NEW MEDICARE LAW COULD BE BONANZA FOR EMPLOYERS, HURT RETIREES
Large companies that provide health benefits to retired employees likely will post big earnings gains as a result of the employer-subsidy provision in the new Medicare law, the Wall Street Journal reported Jan. 9. A closer look at the employer subsidy reveals that it may do less to preserve retiree benefits and more to fatten employers' profits. Right now, employers can deduct their contribution to retiree health as a business deduction—a tax benefit that is left unchanged. Under the new law, the federal government will begin to provide additional tax-free subsidies for companies in 2006. These subsidies will cover 28 percent of the cost of prescriptions that exceed $250 for each retiree who does not join the new Medicare prescription plan but remains in the employer's plan. The companies can receive as much as $1,330 for each retiree that year. (The dollar figures will be adjusted in subsequent years to reflect increases in the cost of drugs.) These tax-free subsidies will be significant for companies with large numbers of retirees who qualify for Medicare because prescription drug costs account for a large part of their retiree health benefit costs. But a little-noticed provision in the Medicare law allows companies to collect subsidies based on both employer and employee contributions toward prescription drug costs. Employers will be able to reduce their contributions and shift more costs to retirees without a corresponding reduction in their subsidies, since the total cost of the coverage will remain the same. Retirees will then be expected to pick up the balance. By reducing their contributions to roughly 40 percent to 50 percent of total costs—equal to the subsidy plus tax deductions—private employers will be able to offer nominal drug benefits for free. By further slashing contributions and shifting more costs to retirees, corporations can pocket subsidy dollars as profit, according to the Journal. Benefits consultants have begun to develop employer-sponsored prescription drug coverage plans that will allow companies to shift more of the cost to retirees.

"This is just another sweetheart deal that slipped through when the vote was taken," said Bill Cunningham, AFT's associate director of federal legislation. "It casts a whole new light on the Republican leadership's decision to ram a 1,000-page bill through Congress in just a few days. As more and more seniors come to understand what’s in this law, they're going to like it less and less." Cunningham vowed that the AFT will target eliminating this glaring giveaway to employers at the expense of retirees as one of its top priorities. 


FDA SAYS NO TO CANADIAN DRUGS
On Dec. 24, U.S. Food and Drug Administration pharmacy affairs director Tom McGinnis said that a safe, legal program to reimport lower-cost, U.S.-manufactured prescription drugs from Canada would likely cost hundreds of millions of dollars.
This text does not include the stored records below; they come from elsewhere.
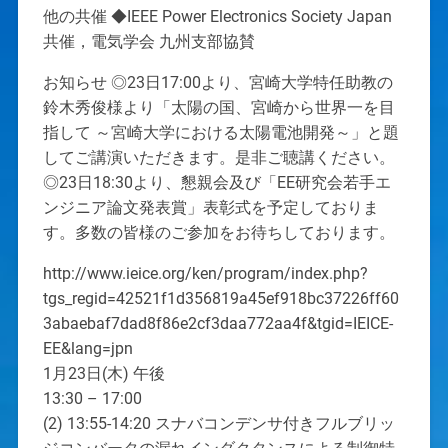
他の共催 ◆IEEE Power Electronics Society Japan
共催，電気学会 九州支部協賛
お知らせ ◎23日17:00より、宮崎大学特任助教の
鈴木秀俊様より「太陽の国、宮崎から世界一を目
指して ～宮崎大学における太陽電池開発～」と題
してご講演いただきます。是非ご聴講ください。
◎23日18:30より、懇親会及び「EE研究会若手エ
ンジニア論文発表賞」表彰式を予定しておりま
す。多数の皆様のご参加をお待ちしております。
http://www.ieice.org/ken/program/index.php?
tgs_regid=42521f1d356819a45ef918bc37226ff60
3abaebaf7dad8f86e2cf3daa772aa4f&tgid=IEICE-
EE&lang=jpn
1月23日(木) 午後
13:30 – 17:00
(2) 13:55-14:20 スナバコンデンサ付きフルブリッ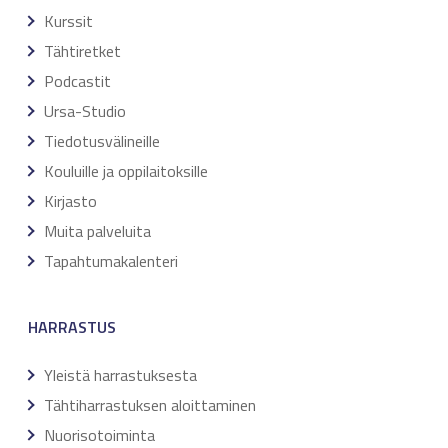
Kurssit
Tähtiretket
Podcastit
Ursa-Studio
Tiedotusvälineille
Kouluille ja oppilaitoksille
Kirjasto
Muita palveluita
Tapahtumakalenteri
HARRASTUS
Yleistä harrastuksesta
Tähtiharrastuksen aloittaminen
Nuorisotoiminta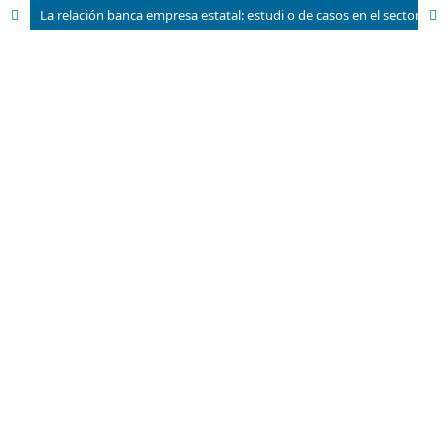
La relación banca empresa estatal: estudi o de casos en el sector del turismo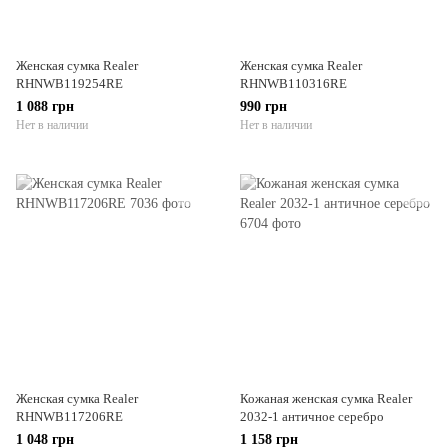
Женская сумка Realer
Женская сумка Realer
RHNWB119254RE
RHNWB110316RE
1 088 грн
990 грн
Нет в наличии
Нет в наличии
Женская сумка Realer
Кожаная женская сумка Realer
RHNWB117206RE
2032-1 античное серебро
1 048 грн
1 158 грн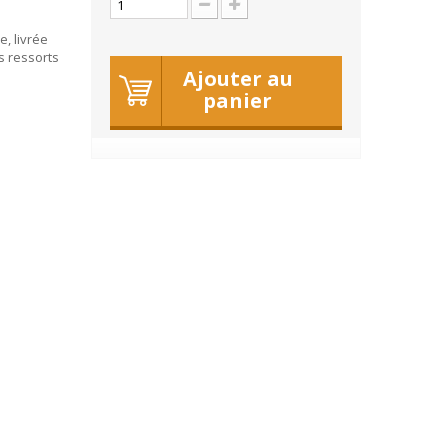
, livrée
s ressorts
Ajouter au
panier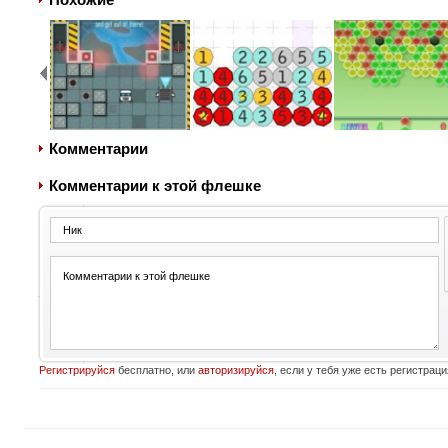
Комментарии
Комментарии к этой флешке
Регистрируйся
бесплатно, или
авторизируйся
, если у тебя уже есть регистраци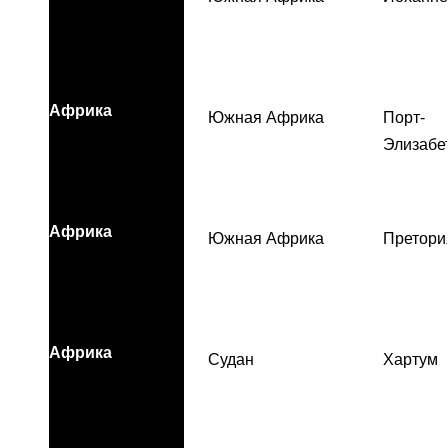
Африка
Южная Африка
Порт-
Элизабе
Африка
Южная Африка
Претори
Африка
Судан
Хартум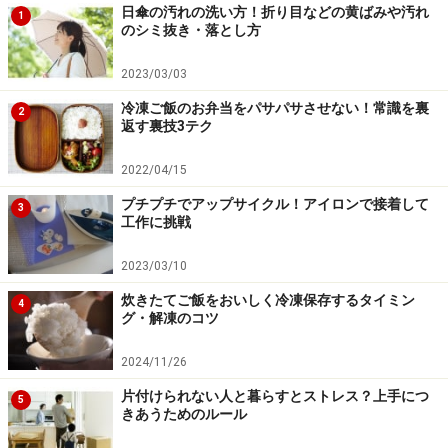
日傘の汚れの洗い方！折り目などの黄ばみや汚れ
1
のシミ抜き・落とし方
2023/03/03
冷凍ご飯のお弁当をパサパサさせない！常識を裏
2
返す裏技3テク
2022/04/15
プチプチでアップサイクル！アイロンで接着して
3
工作に挑戦
2023/03/10
炊きたてご飯をおいしく冷凍保存するタイミン
4
グ・解凍のコツ
2024/11/26
片付けられない人と暮らすとストレス？上手につ
5
きあうためのルール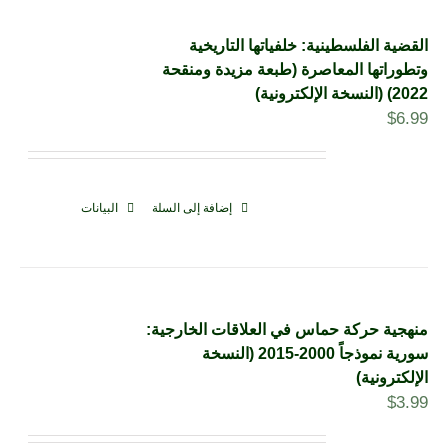
القضية الفلسطينية: خلفياتها التاريخية
وتطوراتها المعاصرة (طبعة مزيدة ومنقحة
2022) (النسخة الإلكترونية)
$
6.99
إضافة إلى السلة
البيانات
منهجية حركة حماس في العلاقات الخارجية:
سورية نموذجاً 2000-2015 (النسخة
الإلكترونية)
$
3.99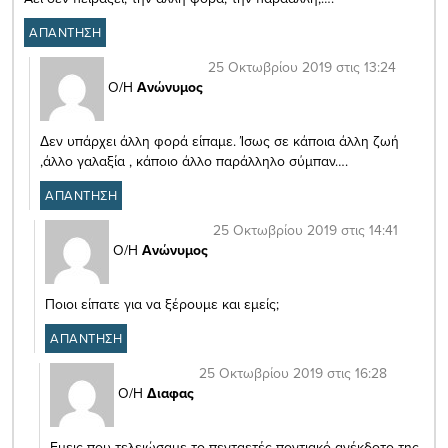
ΑΠΑΝΤΗΣΗ
25 Οκτωβρίου 2019 στις 13:24
Ο/Η
Ανώνυμος
Δεν υπάρχει άλλη φορά είπαμε. Ίσως σε κάποια άλλη ζωή
,άλλο γαλαξία , κάποιο άλλο παράλληλο σύμπαν….
ΑΠΑΝΤΗΣΗ
25 Οκτωβρίου 2019 στις 14:41
Ο/Η
Ανώνυμος
Ποιοι είπατε για να ξέρουμε και εμείς;
ΑΠΑΝΤΗΣΗ
25 Οκτωβρίου 2019 στις 16:28
Ο/Η
Διαφας
Eμεις που τελειώσαμε το πενταετές ποντιακό ανέκδοτο της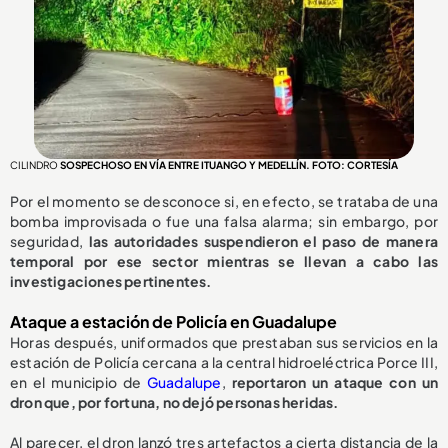
CILINDRO
SOSPECHOSO EN VÍA ENTRE ITUANGO Y MEDELLÍN. FOTO: CORTESÍA
Por el momento se desconoce si, en efecto, se trataba de una
bomba improvisada o fue una falsa alarma; sin embargo, por
seguridad,
las autoridades suspendieron el paso de manera
temporal por ese sector mientras se llevan a cabo las
investigaciones pertinentes.
Ataque a estación de Policía en Guadalupe
Horas después, uniformados que prestaban sus servicios en la
estación de Policía cercana a la central hidroeléctrica Porce III,
en el municipio de
Guadalupe
,
reportaron un ataque con un
dron que, por fortuna, no dejó personas heridas.
Al parecer, el dron lanzó tres artefactos a cierta distancia de la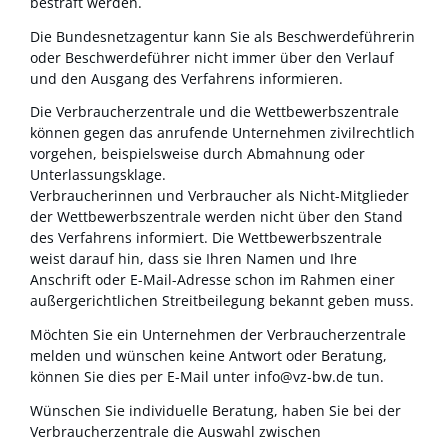
bestraft werden.
Die Bundesnetzagentur kann Sie als Beschwerdeführerin
oder Beschwerdeführer nicht immer über den Verlauf
und den Ausgang des Verfahrens informieren.
Die Verbraucherzentrale und die Wettbewerbszentrale
können gegen das anrufende Unternehmen zivilrechtlich
vorgehen, beispielsweise durch Abmahnung oder
Unterlassungsklage.
Verbraucherinnen und Verbraucher als Nicht-Mitglieder
der Wettbewerbszentrale werden nicht über den Stand
des Verfahrens informiert. Die Wettbewerbszentrale
weist darauf hin, dass sie Ihren Namen und Ihre
Anschrift oder E-Mail-Adresse schon im Rahmen einer
außergerichtlichen Streitbeilegung bekannt geben muss.
Möchten Sie ein Unternehmen der Verbraucherzentrale
melden und wünschen keine Antwort oder Beratung,
können Sie dies per E-Mail unter info@vz-bw.de tun.
Wünschen Sie individuelle Beratung, haben Sie bei der
Verbraucherzentrale die Auswahl zwischen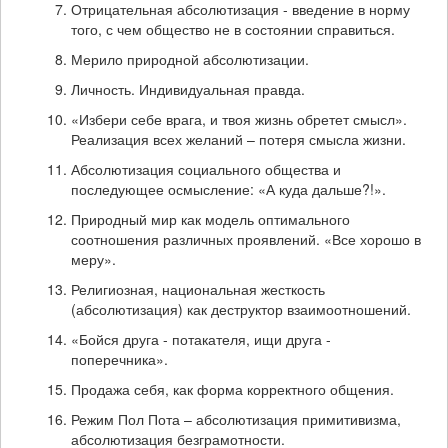
Отрицательная абсолютизация - введение в норму
того, с чем общество не в состоянии справиться.
Мерило природной абсолютизации.
Личность. Индивидуальная правда.
«Избери себе врага, и твоя жизнь обретет смысл».
Реализация всех желаний – потеря смысла жизни.
Абсолютизация социального общества и
последующее осмысление: «А куда дальше?!».
Природный мир как модель оптимального
соотношения различных проявлений. «Все хорошо в
меру».
Религиозная, национальная жесткость
(абсолютизация) как деструктор взаимоотношений.
«Бойся друга - потакателя, ищи друга -
поперечника».
Продажа себя, как форма корректного общения.
Режим Пол Пота – абсолютизация примитивизма,
абсолютизация безграмотности.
He added that the FDA would never rely on Canadian inspections of prescription drugs to determine their safety. McGinnis said, "We've never accepted inspection results from another country. [A reimportation program] is just not going to work." Health Canada spokesperson Emmanuel Chabot defended the safety of the Canadian inspection system, saying "We conduct regulatory reviews of drugs to ensure there is sufficient evidence of safety, efficacy and quality before they receive authorization to be sold in Canada." In recent months, a number of state and local governments have asked the federal government to allow them to import prescription drugs from Canada. More than 12 states--including Iowa, Illinois, Minnesota and New Hampshire--have considered or plan to implement reimportation programs. Kevin Concannon, director of the Iowa Department of Human Services, said "There's more protection of pharmaceutical manufacturers than there is of patients." The U.S. demand for prescription drugs from Canada has exploded because of high domestic medication costs and a lack of adequate prescription drug coverage among residents. As a result, pharmaceutical companies such as AstraZeneca, Pfizer Canada, GlaxoSmithKline, Eli Lilly and Bayer have limited supplies to Canada or raised the prices of their products in Canada to limit sales from Canadian pharmacies to U.S. residents. The new Medicare law only permits imports if the secretary of Health and Human Services certifies them as safe. 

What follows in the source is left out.